The Singleton is actually a threesome of single malts each with a growing family of expressions around a core 12-year-old. First was Singleton of Glen Ord, Diageo’s ‘green grassy’ malt from the Black Isle which was reserved for Asia. Then came two Speysiders – The Singleton of Glendullan (fruity, grassy) for the US and Canada, and The Singleton of Dufftown (nutty, spicy), which was kept just for Europe. Today all three are available globally in a bid to become the world’s number one single malt brand.
In each case with The Singleton of Glendullan, Dufftown and Glen Ord, the range has been expanded with older expressions and those with no age statement at all. Examples include Dufftown’s Spey Cascade, Tailfire and Sunray, and Glendullan’s Master’s Art that is finished in Muscat casks.
Described as a ‘recruitment malt’, The Singleton has become the key driver in Diageo’s single malt portfolio, flanked by ‘discovery malts’ like Talisker and Oban, and ‘prestige malts’ like Mortlach and the annual Special Releases range.
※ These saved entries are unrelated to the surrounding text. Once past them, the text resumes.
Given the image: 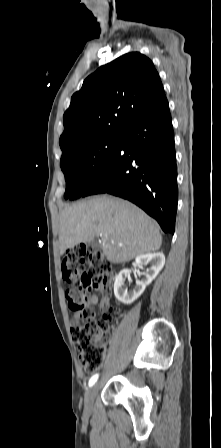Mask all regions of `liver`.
<instances>
[{
    "mask_svg": "<svg viewBox=\"0 0 221 448\" xmlns=\"http://www.w3.org/2000/svg\"><path fill=\"white\" fill-rule=\"evenodd\" d=\"M102 238L101 246L112 263L128 262L160 249L157 224L132 203L100 196L66 207L59 219L60 254L80 243Z\"/></svg>",
    "mask_w": 221,
    "mask_h": 448,
    "instance_id": "6515ba94",
    "label": "liver"
}]
</instances>
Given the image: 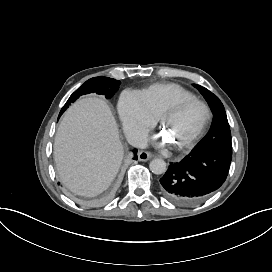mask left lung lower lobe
<instances>
[{
  "label": "left lung lower lobe",
  "mask_w": 272,
  "mask_h": 272,
  "mask_svg": "<svg viewBox=\"0 0 272 272\" xmlns=\"http://www.w3.org/2000/svg\"><path fill=\"white\" fill-rule=\"evenodd\" d=\"M231 159L232 154L222 151L190 153L179 163L170 164L160 179V191L173 203L195 204L224 183Z\"/></svg>",
  "instance_id": "1"
}]
</instances>
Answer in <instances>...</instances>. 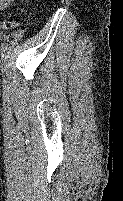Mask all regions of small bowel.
I'll list each match as a JSON object with an SVG mask.
<instances>
[{"instance_id": "1", "label": "small bowel", "mask_w": 123, "mask_h": 201, "mask_svg": "<svg viewBox=\"0 0 123 201\" xmlns=\"http://www.w3.org/2000/svg\"><path fill=\"white\" fill-rule=\"evenodd\" d=\"M9 2H11V0H0V8L8 4ZM18 27L19 23L14 21L0 22V31L17 29Z\"/></svg>"}]
</instances>
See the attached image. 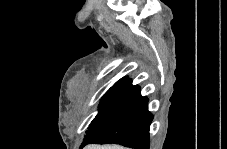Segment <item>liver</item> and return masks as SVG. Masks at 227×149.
<instances>
[{"label": "liver", "mask_w": 227, "mask_h": 149, "mask_svg": "<svg viewBox=\"0 0 227 149\" xmlns=\"http://www.w3.org/2000/svg\"><path fill=\"white\" fill-rule=\"evenodd\" d=\"M86 149H123L121 146L117 145H89L86 147Z\"/></svg>", "instance_id": "6515ba94"}]
</instances>
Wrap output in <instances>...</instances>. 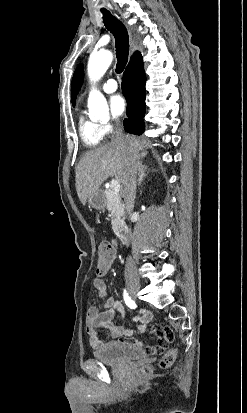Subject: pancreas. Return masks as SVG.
I'll return each instance as SVG.
<instances>
[{
  "instance_id": "obj_1",
  "label": "pancreas",
  "mask_w": 247,
  "mask_h": 413,
  "mask_svg": "<svg viewBox=\"0 0 247 413\" xmlns=\"http://www.w3.org/2000/svg\"><path fill=\"white\" fill-rule=\"evenodd\" d=\"M105 196L107 198V211H110L112 215V229L114 233H119L120 227L123 223L121 217H125L124 209L122 207L121 196L122 194H115L114 190L105 188Z\"/></svg>"
}]
</instances>
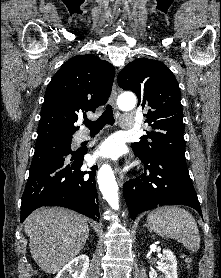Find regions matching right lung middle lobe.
<instances>
[{
    "label": "right lung middle lobe",
    "instance_id": "dd1d6c3e",
    "mask_svg": "<svg viewBox=\"0 0 221 278\" xmlns=\"http://www.w3.org/2000/svg\"><path fill=\"white\" fill-rule=\"evenodd\" d=\"M72 137L56 139L36 144L30 169L44 164L54 158L64 157L75 152L71 150Z\"/></svg>",
    "mask_w": 221,
    "mask_h": 278
}]
</instances>
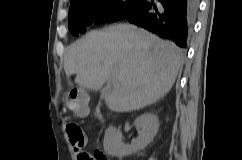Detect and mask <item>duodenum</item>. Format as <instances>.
Here are the masks:
<instances>
[{
	"instance_id": "1",
	"label": "duodenum",
	"mask_w": 242,
	"mask_h": 160,
	"mask_svg": "<svg viewBox=\"0 0 242 160\" xmlns=\"http://www.w3.org/2000/svg\"><path fill=\"white\" fill-rule=\"evenodd\" d=\"M100 114H101V111L98 110V111L96 112V115H97V116H100Z\"/></svg>"
}]
</instances>
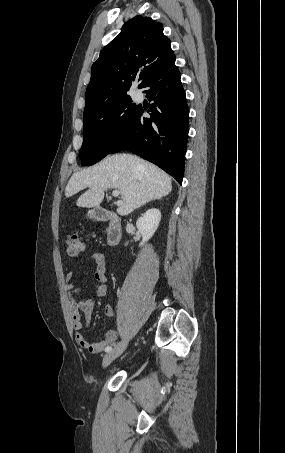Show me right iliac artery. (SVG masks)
I'll list each match as a JSON object with an SVG mask.
<instances>
[{
  "mask_svg": "<svg viewBox=\"0 0 285 453\" xmlns=\"http://www.w3.org/2000/svg\"><path fill=\"white\" fill-rule=\"evenodd\" d=\"M111 349H112V347L109 346V347H107V348L105 349V351H106V352H109Z\"/></svg>",
  "mask_w": 285,
  "mask_h": 453,
  "instance_id": "obj_1",
  "label": "right iliac artery"
}]
</instances>
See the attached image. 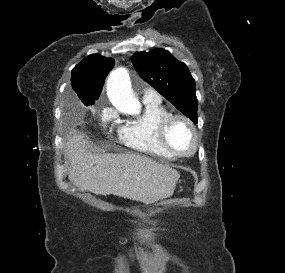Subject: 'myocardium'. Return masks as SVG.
<instances>
[{
  "mask_svg": "<svg viewBox=\"0 0 285 273\" xmlns=\"http://www.w3.org/2000/svg\"><path fill=\"white\" fill-rule=\"evenodd\" d=\"M179 121L183 122L188 127V130L192 136V145L191 148L187 151L175 148L169 139V132L171 127ZM159 135L163 145L176 156H191L197 151L199 147V135L195 124L188 117L181 114H171L166 117L160 125Z\"/></svg>",
  "mask_w": 285,
  "mask_h": 273,
  "instance_id": "1",
  "label": "myocardium"
}]
</instances>
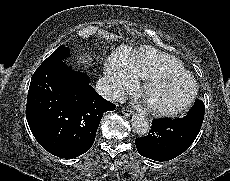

For a giant with such prominent brands, Diageo is not used to playing catch-up to its smaller rivals, but that is what has happened with single malts.
With a view to redressing the balance, The Singleton range was launched in 2006, starting with Glen Ord, followed by Glendullan and Dufftown 12 months later. The brand’s success led to a major expansion at Glen Ord in 2014 that doubled capacity to 10 million LPA (litres of alcohol per annum).
In the same year, Diageo launched The Singleton of Dufftown Tailfire and Sunray – the first two NAS expressions in the brand’s portfolio.
By 2015 Diageo revealed plans to grow The Singleton as a single malt brand in its own right, to take on the might of The Glenlivet and Glenfiddich which jointly held the title of world’s biggest malt brand.